File this under shit sandwich with a side of filthy rotten pickles. Murder Set Pieces opens up with interesting footage shot of the 9/11 terrorist attacks (why this was chosen to open up this shitfest is beyond me). A young female voice then croons, 'Just you wait a little while, the nasty man in black will come. With his little chopper, he will chop you up.' Interesting way to start the film for sure and it definitely peaked my interest (aside from the claim on the good ol' video box of it being one of the most 'disturbing' films released in the last 10 years). The only thing disturbing about this flick is how fucking retarded and insulting it is to the slasher genre. This movie irritated me on so many levels its not even funny.

This pile of steamy shit involves a German fashion photographer who, for reasons unknown and not explained in these crap frames committed to film, has a penchant for killing his female subjects. Photograph nude ladies, hack them up after making sweet intercourse (I just watched Borat, sue me), rinse and repeat. That's the basis for this movie. And what starts off as being perceived to be the worst German accent you've ever heard, becomes even funnier when you find out (through a little research on the interwebs) that the lead actor is actually from Germany. Either its the shitty writing that lends itself to the over pronunciation of this fine accent, a really bad director, or both. I'm going with both. To top it all off, there is a reasonable amount of blood (always good) but the most poorly shot scenes that I have ever witnessed when it comes to slasher films. There are a lot of scenes that imply the gory details of bodily desecration but never show the mess as it ensues. Poorly shot camera angles plus jerky movement, minus zooming in on the bloody goodness equals the final ingredient in this shit stew. Even the T and A was awkwardly shot for fuck sakes. Yes, the fundamental centerpiece of every slasher film is the inclusion of some good ol' boobies. What was set up as this guy being touted as a 'serious' fashion photographer immediately illicited side splitting laughs from this reviewer when we catch a glimpse of his first photo shoot. The way that these overly siliconed, bending over like a porn shoot, women were being photgraphed was anything but fashionable. On second thought, these were probably the best scenes shot in the movie as they are fucking hysterical.

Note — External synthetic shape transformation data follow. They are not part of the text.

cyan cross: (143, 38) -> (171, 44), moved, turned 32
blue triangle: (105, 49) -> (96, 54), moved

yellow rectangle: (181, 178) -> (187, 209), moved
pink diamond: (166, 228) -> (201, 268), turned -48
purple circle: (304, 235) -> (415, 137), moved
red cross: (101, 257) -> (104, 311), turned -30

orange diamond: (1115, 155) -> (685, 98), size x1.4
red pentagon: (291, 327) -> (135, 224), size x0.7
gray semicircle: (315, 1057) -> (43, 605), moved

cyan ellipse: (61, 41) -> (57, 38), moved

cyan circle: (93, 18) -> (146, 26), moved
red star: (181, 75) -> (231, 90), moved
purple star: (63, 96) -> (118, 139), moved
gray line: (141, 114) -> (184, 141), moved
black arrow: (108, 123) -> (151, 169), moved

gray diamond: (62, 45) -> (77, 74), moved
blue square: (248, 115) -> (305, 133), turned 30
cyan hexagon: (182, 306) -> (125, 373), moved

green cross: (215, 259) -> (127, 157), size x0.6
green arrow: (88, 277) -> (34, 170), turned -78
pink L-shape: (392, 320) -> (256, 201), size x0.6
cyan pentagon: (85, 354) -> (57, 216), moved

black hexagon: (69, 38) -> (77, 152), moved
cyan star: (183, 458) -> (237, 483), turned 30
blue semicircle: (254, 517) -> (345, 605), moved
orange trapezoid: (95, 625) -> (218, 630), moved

I hate sounding like a 3rd grader that just discovered cuss words but this movie is really fucking terrible. I can take a bad horror movie when it is obviously intended to be bad but I become thoroughly irritated when, for all intensive purposes, it presents itself as being serious when in fact it should not have been. Avoid this at all costs.

Cortez the Killer


the fucking beard said...

How can you expect me to avoid something with a T&A rating of 4? I'm only human for God's sake!

Anonymous said...

I hate to say it, but this is the first time I have ever heard you give a movie a bad rating. Ever! I don't even think you are negative ever, so now I'm tempted to watch this movie just so I can find out what got you all riled up!

Complaint D said...

The tip-off should have been the testamonial across the front from Hustler magazine.